Joseph-Cardwell commented 2 weeks ago

Perhaps the 1 million context only works with documents that are uploaded?

bencipher commented 1 week ago

Which model are you using @ReEnMikki and @Joseph-Cardwell

ReEnMikki commented 1 week ago

Which model are you using @ReEnMikki and @Joseph-Cardwell

I was using gemini-1.5-pro

I think @Benniepie 's image is correct, when I used gemini-1.5-flash I can upload tons of texts in one go with no problem.
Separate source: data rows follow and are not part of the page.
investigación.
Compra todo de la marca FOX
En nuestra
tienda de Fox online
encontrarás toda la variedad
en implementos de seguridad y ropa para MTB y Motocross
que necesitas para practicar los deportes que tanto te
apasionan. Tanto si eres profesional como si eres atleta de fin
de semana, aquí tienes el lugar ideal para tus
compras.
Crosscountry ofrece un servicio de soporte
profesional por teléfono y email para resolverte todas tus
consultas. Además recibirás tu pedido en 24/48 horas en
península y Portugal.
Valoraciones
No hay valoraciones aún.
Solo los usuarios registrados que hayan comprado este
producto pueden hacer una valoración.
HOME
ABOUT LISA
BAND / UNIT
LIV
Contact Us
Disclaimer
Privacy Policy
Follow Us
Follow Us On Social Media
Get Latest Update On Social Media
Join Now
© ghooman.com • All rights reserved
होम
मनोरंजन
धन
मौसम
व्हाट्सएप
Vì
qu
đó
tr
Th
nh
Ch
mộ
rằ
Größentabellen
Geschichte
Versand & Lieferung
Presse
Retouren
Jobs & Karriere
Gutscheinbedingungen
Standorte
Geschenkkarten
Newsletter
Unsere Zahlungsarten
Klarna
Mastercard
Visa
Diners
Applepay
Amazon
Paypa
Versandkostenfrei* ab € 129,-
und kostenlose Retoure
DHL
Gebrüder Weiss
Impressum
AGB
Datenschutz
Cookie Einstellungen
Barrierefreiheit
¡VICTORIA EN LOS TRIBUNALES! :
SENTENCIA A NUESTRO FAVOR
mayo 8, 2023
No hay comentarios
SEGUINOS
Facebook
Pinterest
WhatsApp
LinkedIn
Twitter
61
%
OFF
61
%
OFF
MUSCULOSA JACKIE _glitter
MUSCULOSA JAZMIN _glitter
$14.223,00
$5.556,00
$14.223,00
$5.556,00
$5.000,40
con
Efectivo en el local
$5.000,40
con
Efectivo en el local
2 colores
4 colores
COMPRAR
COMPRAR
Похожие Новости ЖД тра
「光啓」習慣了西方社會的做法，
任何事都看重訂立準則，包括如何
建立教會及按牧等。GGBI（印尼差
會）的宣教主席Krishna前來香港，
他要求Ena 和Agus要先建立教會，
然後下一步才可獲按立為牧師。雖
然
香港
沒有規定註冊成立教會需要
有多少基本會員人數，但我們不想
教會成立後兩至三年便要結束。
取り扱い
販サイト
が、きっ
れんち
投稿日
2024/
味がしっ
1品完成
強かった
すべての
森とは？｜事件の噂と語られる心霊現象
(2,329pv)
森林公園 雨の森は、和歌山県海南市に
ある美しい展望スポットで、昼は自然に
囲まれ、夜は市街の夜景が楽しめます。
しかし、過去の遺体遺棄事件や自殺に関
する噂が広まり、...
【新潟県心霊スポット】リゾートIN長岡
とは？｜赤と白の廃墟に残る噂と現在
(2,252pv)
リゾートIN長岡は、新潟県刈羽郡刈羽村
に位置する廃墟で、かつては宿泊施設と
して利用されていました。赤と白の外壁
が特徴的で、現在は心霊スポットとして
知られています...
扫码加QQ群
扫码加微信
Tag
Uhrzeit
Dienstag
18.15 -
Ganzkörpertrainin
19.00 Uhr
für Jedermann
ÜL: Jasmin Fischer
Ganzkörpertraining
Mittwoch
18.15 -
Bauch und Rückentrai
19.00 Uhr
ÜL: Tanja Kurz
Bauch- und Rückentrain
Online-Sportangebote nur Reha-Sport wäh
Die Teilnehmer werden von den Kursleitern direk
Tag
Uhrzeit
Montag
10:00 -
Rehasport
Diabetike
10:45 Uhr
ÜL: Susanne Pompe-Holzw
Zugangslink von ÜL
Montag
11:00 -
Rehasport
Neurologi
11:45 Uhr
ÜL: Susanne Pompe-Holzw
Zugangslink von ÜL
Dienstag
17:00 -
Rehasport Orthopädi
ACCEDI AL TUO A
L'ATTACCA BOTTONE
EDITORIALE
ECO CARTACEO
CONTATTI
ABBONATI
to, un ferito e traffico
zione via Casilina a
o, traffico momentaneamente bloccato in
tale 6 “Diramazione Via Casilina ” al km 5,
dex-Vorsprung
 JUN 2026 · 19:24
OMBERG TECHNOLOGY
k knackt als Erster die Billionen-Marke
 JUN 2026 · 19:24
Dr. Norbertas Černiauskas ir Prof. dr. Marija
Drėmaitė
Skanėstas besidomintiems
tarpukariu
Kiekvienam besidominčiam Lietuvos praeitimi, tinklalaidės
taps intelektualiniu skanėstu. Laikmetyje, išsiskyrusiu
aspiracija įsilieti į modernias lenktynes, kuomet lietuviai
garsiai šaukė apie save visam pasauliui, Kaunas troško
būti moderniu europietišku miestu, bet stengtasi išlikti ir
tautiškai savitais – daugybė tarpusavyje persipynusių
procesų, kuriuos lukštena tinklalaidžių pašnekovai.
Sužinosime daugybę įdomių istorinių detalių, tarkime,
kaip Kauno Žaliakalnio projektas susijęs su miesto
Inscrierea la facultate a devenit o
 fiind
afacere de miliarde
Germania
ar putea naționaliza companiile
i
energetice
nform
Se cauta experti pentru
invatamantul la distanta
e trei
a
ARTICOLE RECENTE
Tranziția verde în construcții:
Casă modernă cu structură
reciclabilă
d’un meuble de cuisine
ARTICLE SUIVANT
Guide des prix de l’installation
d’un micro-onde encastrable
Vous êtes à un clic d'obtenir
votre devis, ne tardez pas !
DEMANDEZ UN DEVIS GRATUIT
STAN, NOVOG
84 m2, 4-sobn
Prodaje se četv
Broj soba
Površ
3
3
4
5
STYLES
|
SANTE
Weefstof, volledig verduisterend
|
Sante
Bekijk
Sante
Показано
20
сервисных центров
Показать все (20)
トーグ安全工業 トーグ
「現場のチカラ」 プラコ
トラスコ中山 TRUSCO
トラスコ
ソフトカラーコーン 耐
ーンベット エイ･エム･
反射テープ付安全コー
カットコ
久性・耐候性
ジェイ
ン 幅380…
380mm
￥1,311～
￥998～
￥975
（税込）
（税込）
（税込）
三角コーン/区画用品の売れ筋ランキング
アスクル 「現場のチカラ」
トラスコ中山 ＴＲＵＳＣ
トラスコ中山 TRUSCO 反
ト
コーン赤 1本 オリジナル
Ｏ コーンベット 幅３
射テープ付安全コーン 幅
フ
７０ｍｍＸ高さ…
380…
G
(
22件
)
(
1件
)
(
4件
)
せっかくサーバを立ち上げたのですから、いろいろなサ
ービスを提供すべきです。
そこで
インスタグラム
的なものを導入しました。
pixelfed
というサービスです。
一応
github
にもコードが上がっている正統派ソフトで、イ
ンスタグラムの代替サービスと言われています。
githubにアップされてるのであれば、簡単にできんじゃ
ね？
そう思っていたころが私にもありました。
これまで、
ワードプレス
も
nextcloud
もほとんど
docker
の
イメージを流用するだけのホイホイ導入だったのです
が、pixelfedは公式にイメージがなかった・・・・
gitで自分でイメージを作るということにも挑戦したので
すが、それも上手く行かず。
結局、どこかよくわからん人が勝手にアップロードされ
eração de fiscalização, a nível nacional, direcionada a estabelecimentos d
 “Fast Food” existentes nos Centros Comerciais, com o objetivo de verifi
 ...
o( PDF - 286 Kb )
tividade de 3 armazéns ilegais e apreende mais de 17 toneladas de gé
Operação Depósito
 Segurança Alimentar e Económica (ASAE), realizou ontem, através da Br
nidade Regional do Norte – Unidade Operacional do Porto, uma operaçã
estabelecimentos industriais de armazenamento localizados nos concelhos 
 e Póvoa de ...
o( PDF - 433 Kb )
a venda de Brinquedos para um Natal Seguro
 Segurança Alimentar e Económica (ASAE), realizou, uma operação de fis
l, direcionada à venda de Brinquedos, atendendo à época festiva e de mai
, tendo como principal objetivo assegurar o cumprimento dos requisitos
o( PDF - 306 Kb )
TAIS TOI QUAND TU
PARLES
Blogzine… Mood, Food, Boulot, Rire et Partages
The only problem is that this model is more stupid than gemini-1.5-pro, which is already more stupid than GPT-4o

bencipher commented 1 week ago

😂 not so openAI is clear in performance sadly. But I think the reason for your error is because you interacted with the model pass the number of times you are allowed to in a minute. For gemini1.5pro I think it’s 2x per minute.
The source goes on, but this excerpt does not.